Most guys, particularly guys my age, are quite familiar with Daisy Manufacturing. Hell, anyone who has ever seen A Christmas Story is probably familiar with Daisy. The company makes BB guns and air rifles — like the Official Red Ryder Carbine-Action Two-Hundred-Shot Range Model Air Rifle featured in the film.

And export folks of any age are probably familiar with ECCN 0A987 which controls:

Optical sighting devices for firearms (including shotguns controlled by 0A984); and parts, n.e.s.

That’s right — optical sighting devices for firearms. Now the Export Administration Regulations don’t bother to define firearms, but it would seem reasonable to look at the definition of firearm in the Federal Gun Control Act of 1968. A firearm is defined in that act, at 18 U.S.C. ยงยง921(a)(3) and (4), to cover only weapons which “expel a projectile by the action of an explosive” or, if expelling the projectile by other means, have a rifle bore of greater than one-half inch in diameter. The Daisy air rifles do not meet either criterion.

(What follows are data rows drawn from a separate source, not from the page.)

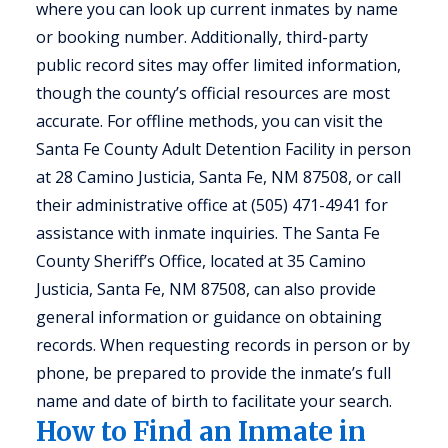
where you can look up current inmates by name
or booking number. Additionally, third-party
public record sites may offer limited information,
though the county’s official resources are most
accurate. For offline methods, you can visit the
Santa Fe County Adult Detention Facility in person
at 28 Camino Justicia, Santa Fe, NM 87508, or call
their administrative office at (505) 471-4941 for
assistance with inmate inquiries. The Santa Fe
County Sheriff’s Office, located at 35 Camino
Justicia, Santa Fe, NM 87508, can also provide
general information or guidance on obtaining
records. When requesting records in person or by
phone, be prepared to provide the inmate’s full
name and date of birth to facilitate your search.
How to Find an Inmate in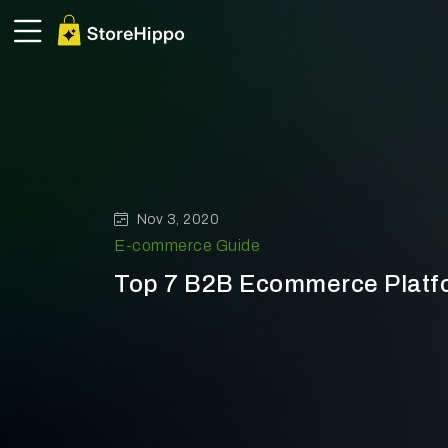
Nov 3, 2020
E-commerce Guide
Top 7 B2B Ecommerce Platf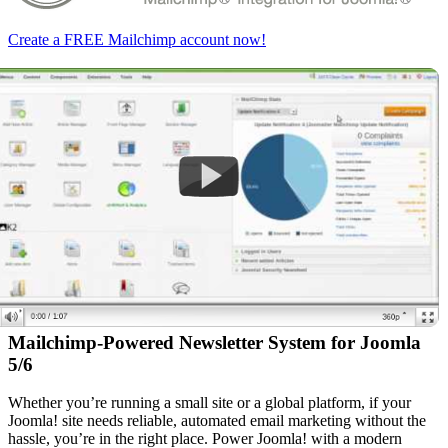
Create a FREE Mailchimp account now!
Mailchimp-Powered Newsletter System for Joomla
5/6
Whether you’re running a small site or a global platform, if your
Joomla! site needs reliable, automated email marketing without the
hassle, you’re in the right place. Power Joomla! with a modern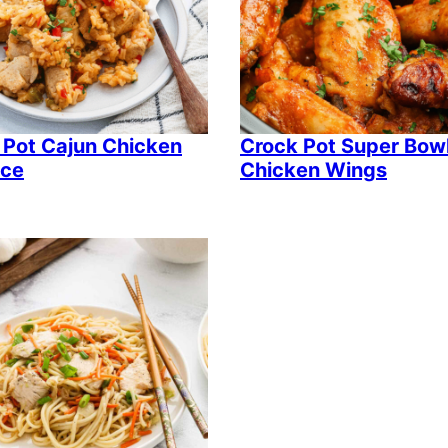
 Pot Cajun Chicken
Crock Pot Super Bow
ice
Chicken Wings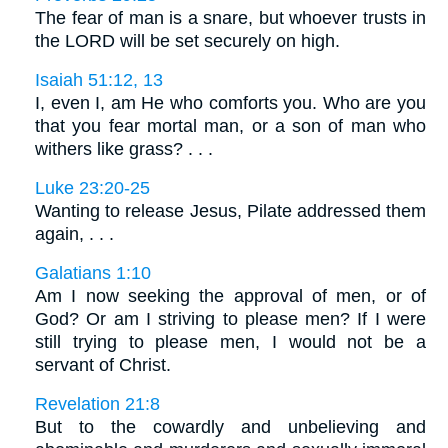
The fear of man is a snare, but whoever trusts in
the LORD will be set securely on high.
Isaiah 51:12, 13
I, even I, am He who comforts you. Who are you
that you fear mortal man, or a son of man who
withers like grass? . . .
Luke 23:20-25
Wanting to release Jesus, Pilate addressed them
again, . . .
Galatians 1:10
Am I now seeking the approval of men, or of
God? Or am I striving to please men? If I were
still trying to please men, I would not be a
servant of Christ.
Revelation 21:8
But to the cowardly and unbelieving and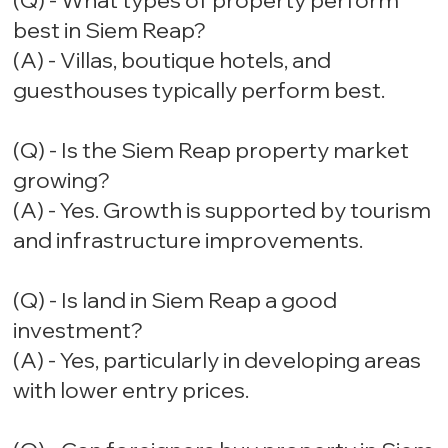
(Q) - What types of property perform
best in Siem Reap?
(A) - Villas, boutique hotels, and
guesthouses typically perform best.
(Q) - Is the Siem Reap property market
growing?
(A) - Yes. Growth is supported by tourism
and infrastructure improvements.
(Q) - Is land in Siem Reap a good
investment?
(A) - Yes, particularly in developing areas
with lower entry prices.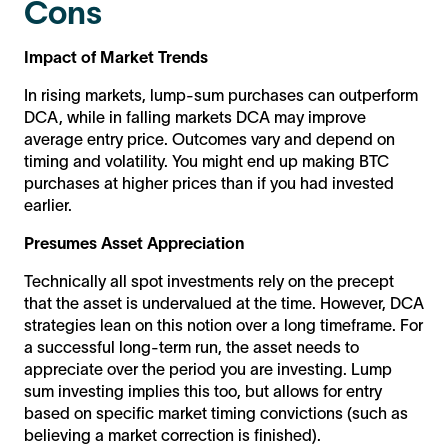
Cons
Impact of Market Trends
In rising markets, lump-sum purchases can outperform
DCA, while in falling markets DCA may improve
average entry price. Outcomes vary and depend on
timing and volatility. You might end up making BTC
purchases at higher prices than if you had invested
earlier.
Presumes Asset Appreciation
Technically all spot investments rely on the precept
that the asset is undervalued at the time. However, DCA
strategies lean on this notion over a long timeframe. For
a successful long-term run, the asset needs to
appreciate over the period you are investing. Lump
sum investing implies this too, but allows for entry
based on specific market timing convictions (such as
believing a market correction is finished).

And the scopes manufactured by Daisy, like this one, all appear to be made for Daisy’s air rifles and, therefore, not properly classified under ECCN 0A987 as claimed by BIS. The BIS charging and settlement documents don’t provide sufficient detail as to the types or model numbers of scopes being exported. Once again, those documents refer to a schedule of violations which is missing from the documents posted on the BIS website. So there remains the possibility, albeit unlikely, that Daisy was exporting scopes for other rifles that could properly be defined as firearms.

All that notwithstanding, does anyone else feel that a scope on a BB gun is, well, cheating? What next? Laser designators?